The analogy is not exact, but the mythical critics I described remind me of the authors of a number of recent “obituaries” for liberal Zionism. Seeing widespread Israeli support for a war they detest, frustrated by the moribund peace process, and appalled by anti-democratic trends in Israel, they have thrown up their hands. Zionism is over, they tell us, at least in the sense of creating a democratic Jewish state. Intolerance has won out, and Israel has become a religio-nationalist state whose raison d’etre is to exploit the Arabs whose freedom they will not grant.

Or as British-Jewish author Antony Lerman wrote in Sunday’s New York Times, “The romantic Zionist ideal, to which Jewish liberals — and I was one, once — subscribed for so many decades, has been tarnished by the reality of modern Israel.”

The “reality of modern Israel” is noticeably absent from Lerman’s lengthy screed. For one thing, many of his claims about anti-democratic trends in Israel are overblown. True, rightwing lawmakers have tried to silence Israel’s robust NGO sector, and attacks on Arabs are a troubling sign of intolerance. But Lerman barely mentions the Israelis who have successfully defended free speech, or who denounce racism and support the rights of Israeli Arabs. He sees the demise of Israel’s Left as irreversible, when history reminds us that Israeli opinion will swing dramatically in response to Arab leaders willing to make bold moves in favor of coexistence.

Also missing from his description of “modern Israel” is, well, Israelis. The subjects of his analysis are nearly all Diaspora institutions and individuals: pro-Israel outfits like AIPAC, J Street, and the Anti-Defamation League, and pundits like Peter Beinart and Thomas L. Friedman. Israel emerges not as a country of seven million souls but a debating point for us Diaspora Jews.

By failing to acknowledge the forces that have pushed Israelis to the right, or even acknowledging how it is Israelis who will endure the consequences of their decisions, articles like Lerman’s seem to suggest that Israel’s purpose is to make Diaspora Jews feel good about themselves. And in dwelling on the authors’ own disaffection, they ignore the political movements and individuals in Israel itself who are trying to counter the ascendant Right.

Among those are the Israel Democracy Institute, a think tank that tirelessly promotes religious tolerance and democratic values.
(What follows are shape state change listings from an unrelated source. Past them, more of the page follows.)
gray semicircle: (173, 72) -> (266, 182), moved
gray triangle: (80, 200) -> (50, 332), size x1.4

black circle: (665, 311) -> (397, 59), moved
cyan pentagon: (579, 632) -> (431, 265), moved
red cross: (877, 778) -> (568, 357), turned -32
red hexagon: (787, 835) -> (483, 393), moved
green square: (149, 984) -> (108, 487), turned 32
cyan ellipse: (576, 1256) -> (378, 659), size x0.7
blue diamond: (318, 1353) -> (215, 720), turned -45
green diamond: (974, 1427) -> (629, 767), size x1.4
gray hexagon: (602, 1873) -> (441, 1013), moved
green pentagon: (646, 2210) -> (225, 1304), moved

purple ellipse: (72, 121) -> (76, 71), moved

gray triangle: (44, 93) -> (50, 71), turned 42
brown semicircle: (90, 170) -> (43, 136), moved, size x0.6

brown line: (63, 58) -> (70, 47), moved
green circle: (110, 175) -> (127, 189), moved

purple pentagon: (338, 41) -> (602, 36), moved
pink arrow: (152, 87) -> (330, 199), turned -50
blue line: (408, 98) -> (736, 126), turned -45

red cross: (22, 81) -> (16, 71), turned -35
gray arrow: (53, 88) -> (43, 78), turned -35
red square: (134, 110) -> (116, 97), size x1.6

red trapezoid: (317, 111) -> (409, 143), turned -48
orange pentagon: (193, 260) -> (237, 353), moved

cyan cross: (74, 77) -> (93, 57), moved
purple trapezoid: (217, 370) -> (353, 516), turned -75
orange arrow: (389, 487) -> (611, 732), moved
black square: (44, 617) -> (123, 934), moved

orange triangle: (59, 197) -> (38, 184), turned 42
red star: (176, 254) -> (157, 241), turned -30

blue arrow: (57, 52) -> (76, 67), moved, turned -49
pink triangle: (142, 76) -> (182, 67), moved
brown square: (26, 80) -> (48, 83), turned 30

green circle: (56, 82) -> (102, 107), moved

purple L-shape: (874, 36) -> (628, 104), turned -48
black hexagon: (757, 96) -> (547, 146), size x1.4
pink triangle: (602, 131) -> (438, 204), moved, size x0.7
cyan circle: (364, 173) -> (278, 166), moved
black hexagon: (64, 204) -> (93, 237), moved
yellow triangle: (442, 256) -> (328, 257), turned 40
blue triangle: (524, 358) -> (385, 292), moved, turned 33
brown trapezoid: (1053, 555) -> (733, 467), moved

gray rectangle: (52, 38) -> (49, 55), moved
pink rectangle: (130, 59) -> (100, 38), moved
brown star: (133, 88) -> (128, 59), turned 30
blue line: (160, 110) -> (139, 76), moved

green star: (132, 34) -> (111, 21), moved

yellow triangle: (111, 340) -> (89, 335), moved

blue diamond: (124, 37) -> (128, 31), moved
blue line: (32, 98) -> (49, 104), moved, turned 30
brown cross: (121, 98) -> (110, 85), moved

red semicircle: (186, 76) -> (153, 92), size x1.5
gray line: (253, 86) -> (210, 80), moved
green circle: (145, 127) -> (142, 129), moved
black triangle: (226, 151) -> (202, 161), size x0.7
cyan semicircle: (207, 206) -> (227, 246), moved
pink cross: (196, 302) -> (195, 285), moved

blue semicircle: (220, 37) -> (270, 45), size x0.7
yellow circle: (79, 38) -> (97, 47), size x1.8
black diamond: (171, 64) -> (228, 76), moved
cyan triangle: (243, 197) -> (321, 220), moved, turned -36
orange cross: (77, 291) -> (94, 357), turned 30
This month, IDI convened dozens of Jewish and Arab thought leaders, who issued an emergency statement calling on authorities to act forcefully “against racist acts and racist incitement.” Most recently IDI called for an independent and transparent Israeli commission to investigate alleged violations of the international laws of war — to get at the truth and to forestall an international investigation that could put Israeli sovereignty and security at risk.

The New Israel Fund is based in the United States but exists to support Israeli NGOs that promote civil and human rights, religious pluralism, and social and economic justice. During the war its grantees include organizations that help Israelis living under threat of rocket attacks, that work to ease tensions between Jews and Arabs, and that protect free speech or monitor behavior of the police or the military.

Jewish federations, including the Jewish Federation of Greater Metro- West NJ, regularly promote religious pluralism in Israel, either by helping to establish Reform or Conservative congregations, funding pluralistic schools, or meeting with politicians to promote equitable treatment of religious denominations.

The list goes on: Rabbis for Human Rights, Givat Haviva’s Jewish-Arab Center for Peace, Seeds of Peace, Shalom Hartman Institute, the Masorti and Reform movements….

A number of these organizations are struggling of late, or have been attacked as either too critical of Israel or too “liberal” for Israeli society. But all represent a “romantic Zionist ideal” that places Israel comfortably within the traditions of — and often miles ahead of — other Western democracies.

Liberal Zionists need to stop whining about how they feel about Israel, and, assuming they really care, work to assist the indigenous institutions fighting for their values. Otherwise, they’re not Zionists — they’re quitters.